Na sexta-feira (26), o país tomou conhecimento de um ofício enviado pela Petrobras ao Ministério de Minas e Energia (MME) e à Agência Nacional do Petróleo, Gás Natural e Biocombustíveis (ANP) alertando sobre o risco de desabastecimento de diesel no segundo semestre.
No governo, a reação foi apontar uma espécie de chantagem da estatal, após a decisão do conselho de administração que contrariou a intenção de fazer uma troca rápida no comando da estatal. A coluna consultou fontes do setor e colheu preocupações genuínas com o fornecimento desse combustível.

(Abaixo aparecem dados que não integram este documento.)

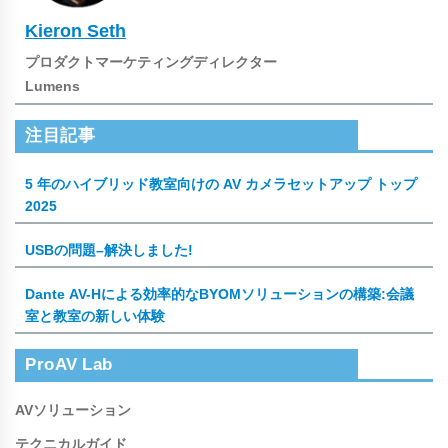
Kieron Seth
プロダクトマーケティングディレクター
Lumens
注目記事
5 年のハイブリッド教室向けの AV カメラセットアップ トップ
2025
USBの問題–解決しました!
Dante AV-Hによる効率的なBYOMソリューションの構築:会議
室と教室の新しい体験
ProAV Lab
AVソリューション
テクニカルガイド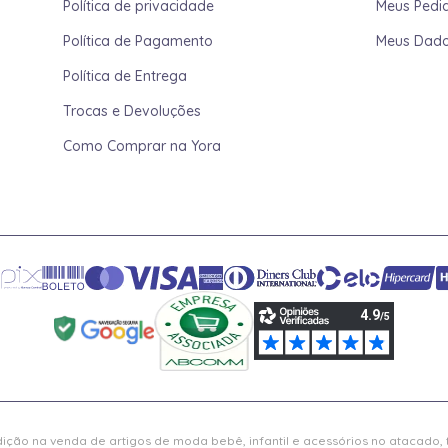
Política de privacidade
Meus Pedi
Política de Pagamento
Meus Dad
Política de Entrega
Trocas e Devoluções
Como Comprar na Yora
ição na venda de artigos de moda bebê, infantil e acessórios no atacado,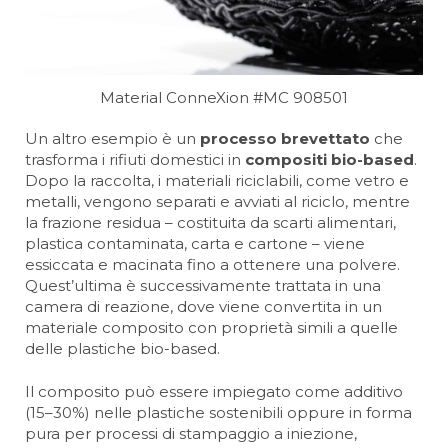
Material ConneXion #MC 908501
Un altro esempio è un
processo brevettato
che
trasforma i rifiuti domestici in
compositi bio-based
.
Dopo la raccolta, i materiali riciclabili, come vetro e
metalli, vengono separati e avviati al riciclo, mentre
la frazione residua – costituita da scarti alimentari,
plastica contaminata, carta e cartone – viene
essiccata e macinata fino a ottenere una polvere.
Quest’ultima è successivamente trattata in una
camera di reazione, dove viene convertita in un
materiale composito con proprietà simili a quelle
delle plastiche bio-based.
Il composito può essere impiegato come additivo
(15–30%) nelle plastiche sostenibili oppure in forma
pura per processi di stampaggio a iniezione,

No ofício assinado pelo ainda presidente, José Mauro Coelho, a estatal alerta que "diante do cenário de escassez global de diesel e do cronograma de paradas programadas das refinarias —apesar dos melhores esforços da companhia, a Petrobras entende que há elevado risco de desabastecimento de diesel no mercado brasileiro no segundo semestre de 2022. Adicionalmente, há também grandes incertezas quanto aos níveis das cotações internacionais do produto nessa conjuntura de escassez".
Conforme Décio Oddone, ex-diretor-geral da ANP, como a guerra na Ucrânia não deve ter desfecho rápido, se as sanções relacionadas a óleo e gás russos forem implementadas, sobe o risco de desabastecimento. Além disso, lembra que a retomada do consumo na China pelo fim dos lockdowns aumenta o consumo e "pode causar um desequilíbrio na relação oferta-demanda".
Oddone alerta para o risco desde o início do mês, bem antes da advertência da Petrobras. Lembra que a Rússia responde por um quarto de todas as exportações globais de diesel e que esse mercado está passando por um "momento raro", com pressões de preço:
— Uma refinaria compra petróleo e vende o conjunto dos derivados por um preço médio por barril. A diferença é a margem de refino. A média histórica é de cerca de US$ 10. Nos momentos de alta, chegou a US$ 20. Nunca havia passado de US$ 30. Agora, está em US$ 60. Ou seja, com o petróleo a US$ 115, o consumidor paga, na média, US$ 115+ US$ 60, ou seja, cerca de US$ 175.
Lembra, ainda, que este final semana, seguido do feriado do Memorial Day nos Estados Unidos na segunda-feira (30), marca o início das férias escolares, a chamada driving season (temporada de dirigir), quando aumenta o consumo de gasolina por americanos:
— Se houver desequilíbrio, como o mercado de refino está apertado podem surgir problemas no suprimento de diesel na Europa e no mundo. Se aqui os preços não estiverem alinhados, ficará mais difícil trazer produto.
João Carlos Dal'Aqua, presidente do sindicato que representa os postos de combustíveis no Estado (Sulpetro), vê risco ainda mais imediato:
— Tem possibilidade de falta de S10 (diesel com menor teor de enxofre) em junho. A Refap cortou 15%, e as importadoras dizem que há até R$ 0,50 de defasagem. Não acreditamos em desabastecimento generalizado, mas novamente poderá ser seletivo, prejudicando especialmente aqueles que adquirem no mercado spot, sem contratos.
Oddone detalha que a questão da redução do enxofre, apontado como um dos responsáveis pela chuva ácida, virou outro ponto de estrangulamento:
— Para baixar o teor de enxofre, se usa gás natural. A partir do (CH4) se produz o hidrogênio (H2) usado nas unidades de hidrotratamento nas refinarias para tirar o enxofre do diesel. Quando o gás ficou muito caro na Europa, elevou esse custo ainda mais.
Em nota, o MME afirmou que, pelos dados mais recentes, "os estoques de óleo diesel S10 representam 38 dias de importação. Em outras palavras, se as importações desse combustível fossem cessadas hoje, os estoques, em conjunto com a produção nacional, seriam suficientes para suprir o país por 38 dias". Para lembrar, o Brasil depende bem mais da importação de diesel do que de gasolina. Se a intenção era tranquilizar, não parece ter sido muito efetiva.
A política de preços da Petrobras
Para reajustar o preço nas refinarias, a Petrobras adota um cálculo chamado Paridade de Preços de Importação (PPI), adotado em 2016, no governo Temer. A intenção é evitar que a estatal acumule prejuízo com por não repassar aumentos de produtos que compra do Exterior, tanto petróleo cru quanto derivados, como a gasolina. A fórmula inclui quatro elementos: variação internacional do barril do petróleo — com base no tipo brent, que tem preço definido na bolsa de Londres —, cotação do dólar em reais, custos de transporte e uma margem definida pela companhia, que funciona como um seguro contra perdas.